Book Project
Shaping an Interconnected World: Hamburg, Germany, and the Transformation of Interdependence, 1880-1974
Photo: Staatsarchiv Hamburg.
My book project, “Shaping an Interconnected World: Hamburg, Germany, and the Transformation of Interdependence, 1880-1974,” is a history of Germany’s political and economic interactions with the world told through the port city of Hamburg. The project uncovers unknown German enthusiasm for liberal internationalism in the interwar period; reveals how imperial collapse encouraged affinities between erstwhile free traders and the Nazi party; and shows how the renovation of German liberal imperialism provided the raw material for contemporary Germany’s position as a world power defined by economic might.

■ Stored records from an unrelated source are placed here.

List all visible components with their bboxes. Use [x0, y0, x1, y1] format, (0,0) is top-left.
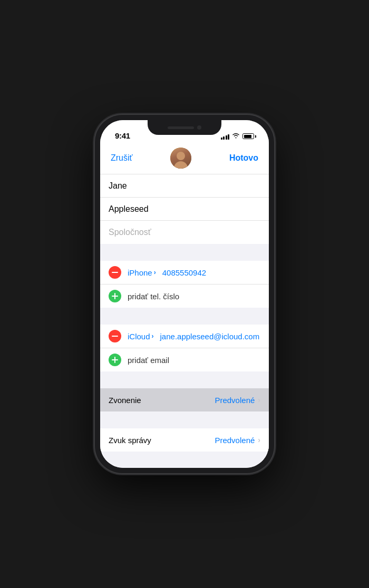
message-sound-chevron-icon: › [258, 436, 260, 444]
message-sound-value: Predvolené [215, 436, 255, 445]
add-phone-row[interactable]: pridať tel. číslo [100, 285, 269, 308]
add-email-button[interactable] [109, 354, 121, 366]
add-phone-label: pridať tel. číslo [128, 292, 179, 301]
cancel-button[interactable]: Zrušiť [111, 153, 133, 163]
phone-value[interactable]: 4085550942 [162, 268, 260, 277]
bottom-gap [100, 452, 269, 462]
email-type-chevron-icon: › [152, 332, 154, 340]
gap-2 [100, 308, 269, 325]
ringtone-chevron-icon: › [258, 396, 260, 404]
message-sound-section: Zvuk správy Predvolené › [100, 428, 269, 452]
message-sound-label: Zvuk správy [109, 436, 215, 445]
speaker [168, 126, 194, 129]
phone-screen: 9:41 [100, 120, 269, 468]
remove-email-button[interactable] [109, 330, 121, 342]
content-area: Spoločnosť iPhone › 4085550942 pridať te… [100, 174, 269, 468]
nav-bar: Zrušiť Hotovo [100, 143, 269, 174]
phone-type-chevron-icon: › [154, 269, 156, 276]
done-button[interactable]: Hotovo [229, 153, 258, 163]
add-email-row[interactable]: pridať email [100, 348, 269, 371]
message-sound-row[interactable]: Zvuk správy Predvolené › [100, 428, 269, 452]
notch [148, 120, 221, 135]
email-row[interactable]: iCloud › jane.appleseed@icloud.com [100, 325, 269, 348]
phone-section: iPhone › 4085550942 pridať tel. číslo [100, 261, 269, 308]
ringtone-row[interactable]: Zvonenie Predvolené › [100, 388, 269, 411]
wifi-icon [232, 132, 240, 140]
avatar[interactable] [170, 148, 191, 169]
last-name-input[interactable] [109, 204, 260, 214]
phone-type-label[interactable]: iPhone › [128, 268, 156, 277]
signal-bars-icon [221, 133, 230, 140]
email-type-label[interactable]: iCloud › [128, 332, 154, 341]
gap-3 [100, 371, 269, 388]
first-name-field[interactable] [100, 174, 269, 198]
phone-frame: 9:41 [95, 115, 274, 473]
remove-phone-button[interactable] [109, 266, 121, 279]
email-value[interactable]: jane.appleseed@icloud.com [160, 332, 260, 341]
email-section: iCloud › jane.appleseed@icloud.com prida… [100, 325, 269, 371]
ringtone-label: Zvonenie [109, 396, 215, 405]
first-name-input[interactable] [109, 181, 260, 191]
company-field[interactable]: Spoločnosť [100, 221, 269, 244]
name-section: Spoločnosť [100, 174, 269, 244]
status-icons [221, 132, 255, 140]
ringtone-value: Predvolené [215, 396, 255, 405]
battery-icon [242, 133, 254, 139]
add-phone-button[interactable] [109, 290, 121, 302]
last-name-field[interactable] [100, 198, 269, 221]
status-time: 9:41 [115, 131, 130, 140]
phone-row[interactable]: iPhone › 4085550942 [100, 261, 269, 285]
camera [197, 125, 201, 130]
company-placeholder: Spoločnosť [109, 228, 260, 237]
ringtone-section: Zvonenie Predvolené › [100, 388, 269, 411]
gap-4 [100, 411, 269, 428]
add-email-label: pridať email [128, 356, 169, 365]
gap-1 [100, 244, 269, 261]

Beneath these findings is the discovery that Hamburg supplied a fulcrum for the transition from a world of economic integration knit together by formal empires to one of globalization contested by international orders, post-imperial powers, post-colonial states, and private firms. Hamburg’s merchant capitalists and politicians foresaw—and sought to manage—this transition, turning Hamburg into a seismic experiment in ordering interdependence after empire. This experiment in shaping an interconnected world, I argue, proved foundational not only for the Federal Republic of Germany, but also for the architecture of postwar global economic governance.
Photo: Stiftung Warburg Archiv, Hamburg Blankenese.